The Magic Pill, or Self-Destruction


Everything runs away, beginning with who you are, and at some indefinable point you come to half understand that the ruthless antagonist is yourself.

Philip Roth, qtd. James Wood



A couple weeks ago, I watched a documentary called "Bigger, Stronger, Faster." This movie struck a nerve inside of me like no other movie has for the last six months. I identified with the director's quest for answers about thorny and controversial issues surrounding self-enhancement drugs. The synopsis for the movie states, "Metaphorically we are a nation on steroids.
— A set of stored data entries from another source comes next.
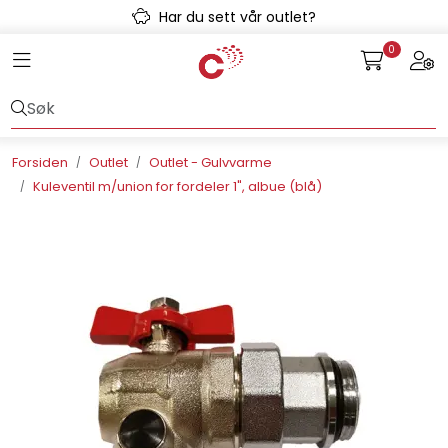
Skip to main content
Har du sett vår outlet?
0
Toggle navigation
Togg
Avløpssystem
Gulvvarme
Forsiden
Outlet
Outlet - Gulvvarme
Kuleventil m/union for fordeler 1", albue (blå)
Kulvert
Prefab
Radonsikring
Rørsystemer
Snøsmelt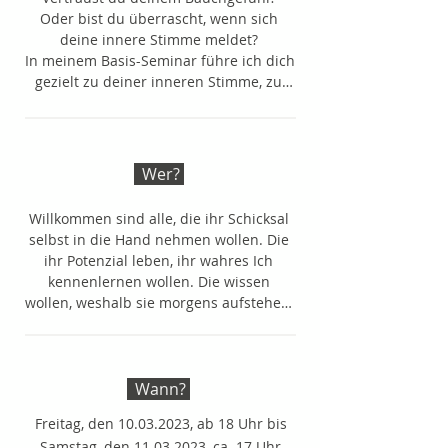
Oder bist du überrascht, wenn sich 
deine innere Stimme meldet? 

In meinem Basis-Seminar führe ich dich 
gezielt zu deiner inneren Stimme, zu 
deiner Intuition. Wie Maria Montessori 
sagte: "Zeig den Menschen, es selbst zu 
können". Und genau das werde ich in 
diesem Seminar tun. Ich zeige dir durch 
Wer?
Hilfsmittel und spezielle Meditationen, 
wie du nicht nur auf deinen Bauch, 
Willkommen sind alle, die ihr Schicksal 
deine innere Stimme hörst, wenn sie 
selbst in die Hand nehmen wollen. Die 
sich dir aufdrängt. 

ihr Potenzial leben, ihr wahres Ich 
Der bekannte Tiefenpsychologe CG Jung 
kennenlernen wollen. Die wissen 
sagte, dass mehr als 90 Prozent beim 
wollen, weshalb sie morgens aufstehen, 
Menschen unbewusst passiert. Lass 
was gut oder weniger gut für sie ist. Am 
uns also das vermeintlich Unbewusste 
besten bevor schicksalhafte 
bewusst machen und dein volles 
Entscheidungen anstehen oder eine 
Potenzial ausschöpfen.  Huna und 
Krankheit ausbricht.

Wann?
Ho'oponopono verbunden mit der Kraft 
Du möchtest wissen, warum du etwas 
der Meditation führen dich auf den 
Freitag, den
10.03.2023
, ab 18 Uhr bis
tust, obwohl du doch eigentlich etwas 
Weg zu dir, zu deinem Inneren.

Samstag, den
11.03.2023
, ca. 17 Uhr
Is it any wonder that so many of our heroes are on performance enhancing drugs?"

Director Christopher Bell gives a portrait of America as a nation striving to be the best in every sector, especially sports. And then he asks: at what point does our need to be the best clash with doing the right thing? There is an underlying hypocrisy to being the best in America. Oftentimes, winning means lying, cheating, or tweaking the rules.

Which makes one think that steroids are bad; end of story. But the movie challenges our assumptions. In fact, I learned that anabolic steroids are neither as dangerous nor as life-threatening as the government and the media will have us think. It is only with excessive use that these drugs become detrimental, and even then the damage to the body is reversible. However, anabolic steroids and street drugs have long been grouped into the same category. Nobody is denying that there are undesirable side effects to steroids, but the leading scientists confess to a genuine lack of evidence about long-term dangers.

So then steroids and other self-enhancing drugs are okay? Right? The documentary is adept at dismantling each new assumption. Midway through the movie I began to see another side. There seemed to be some problems with using steroids that went beyond the drug itself.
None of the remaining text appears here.